Plon-Nourrit et Cie (2p. 213-214).


XXXIV


Or, la nuit même, Notre Sire prit une forte vengeance de la fausse Guenièvre, car tout son corps fut frappé de paralysie, hormis les yeux et la langue. Et bientôt son cœur commença de pourrir et sa poitrine de sentir si fort la pourriture, que nul n’eût pu durer dans sa chambre, n’eussent été les bonnes épices qu’on y mettait. Le roi Artus, qui l’aimait toujours, envoya chercher les plus sages mires qu’on put découvrir ; mais aucun ne sut d’où venait cette maladie. Et en peu de temps la fausse Guenièvre empira tellement que le roi, qui menait grand deuil, fit mander un prêtre pour la confesser.
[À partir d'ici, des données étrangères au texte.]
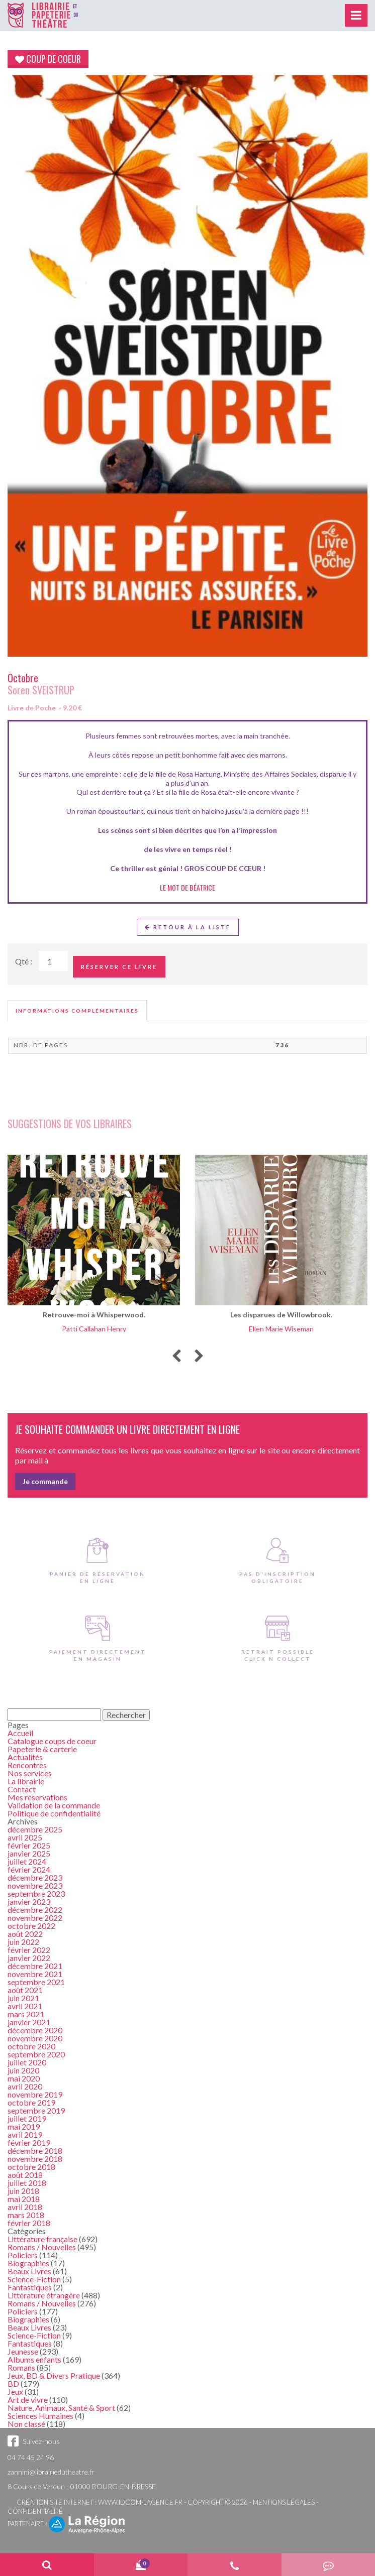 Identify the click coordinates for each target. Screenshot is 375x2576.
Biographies (28, 2263)
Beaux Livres (29, 2271)
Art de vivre (28, 2399)
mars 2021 (26, 2014)
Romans (21, 2367)
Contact (22, 1789)
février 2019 (29, 2142)
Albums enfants (34, 2359)
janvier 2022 (29, 1957)
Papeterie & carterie (42, 1749)
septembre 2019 (36, 2110)
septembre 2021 (36, 1982)
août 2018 (25, 2174)
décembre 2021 (35, 1966)
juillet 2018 (27, 2182)
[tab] (77, 1010)
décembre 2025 (35, 1829)
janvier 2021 (29, 2022)
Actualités (25, 1757)
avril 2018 (25, 2207)
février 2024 (29, 1869)
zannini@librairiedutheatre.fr (51, 2472)
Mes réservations (37, 1797)
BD (13, 2383)
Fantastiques (30, 2287)
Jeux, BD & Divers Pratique (54, 2375)
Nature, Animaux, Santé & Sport (61, 2407)
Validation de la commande (54, 1805)
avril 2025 (25, 1837)
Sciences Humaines (40, 2415)
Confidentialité (35, 2511)
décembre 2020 (35, 2030)
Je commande (45, 1481)
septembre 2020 (36, 2054)
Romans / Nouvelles (42, 2247)
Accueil (20, 1733)
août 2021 (25, 1990)
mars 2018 (26, 2215)
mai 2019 (24, 2126)
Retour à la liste (188, 927)
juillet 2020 (27, 2062)
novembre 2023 (35, 1885)
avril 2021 (25, 2006)
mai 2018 (24, 2198)
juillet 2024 (27, 1861)
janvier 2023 (29, 1901)
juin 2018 (23, 2190)
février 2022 (29, 1949)
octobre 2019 (31, 2102)
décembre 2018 (35, 2150)
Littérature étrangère (44, 2295)
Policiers (23, 2255)
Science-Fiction (34, 2279)
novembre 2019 (35, 2094)
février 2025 (29, 1845)
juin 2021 (23, 1998)
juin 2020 (23, 2070)
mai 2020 (24, 2078)
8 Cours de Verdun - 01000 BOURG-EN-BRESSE (82, 2486)
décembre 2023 (35, 1877)
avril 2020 (25, 2086)
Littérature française (42, 2239)
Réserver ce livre (119, 966)
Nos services (30, 1773)
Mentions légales (284, 2502)
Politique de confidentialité (54, 1813)
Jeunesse (23, 2351)
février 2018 (29, 2223)
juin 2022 (23, 1941)
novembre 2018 (35, 2158)
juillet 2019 (27, 2118)
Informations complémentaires (77, 1010)
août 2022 (25, 1933)
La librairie (26, 1781)
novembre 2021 (35, 1974)
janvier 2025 (29, 1853)
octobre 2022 (31, 1925)
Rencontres (27, 1765)
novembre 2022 (35, 1917)
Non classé (26, 2423)
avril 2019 (25, 2134)
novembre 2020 (35, 2038)
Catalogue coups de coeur (52, 1741)
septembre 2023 (36, 1893)
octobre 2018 (31, 2166)
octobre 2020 (31, 2046)
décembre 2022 (35, 1909)
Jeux (15, 2391)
Ce fut frère Amustant, qui avait été longtemps chapelain du roi Léodagan de Carmélide.

— Dame, lui dit-il, vous gisez en une douloureuse prison, comme celle qui a perdu tout le pouvoir de son corps. Mais il n’est nul péché, pour vil qu’il soit, qui ne puisse être pardonné quand on s’en repent.

Alors elle lui confessa toute sa trahison d’un bout à l’autre et sans en rien cacher.

— Dame, dit le prud’homme, je vous donnerai une pénitence très légère au corps et très profitable à l’âme. Vous répéterez devant le roi et tous les barons ce que vous venez de me dire, et comment vous avez fait boire un philtre à monseigneur pour qu’il s’éprît de vous. Et ce sera honte au diable et honneur à Dieu.

Ainsi fit-elle. Et lorsqu’il entendit tout cela, le roi se signa plusieurs fois ; puis il demanda à ses barons quelle justice il convenait de faire de la fausse Guenièvre et de Bertolai le vieil, qui avaient bâti cette trahison. Tel fut d’avis qu’il fallait les brûler ; tel, les traîner ; mais frère Amustant conseilla de les enfermer dans un vieil hôpital, proche Bedingran. Et ils moururent là peu après.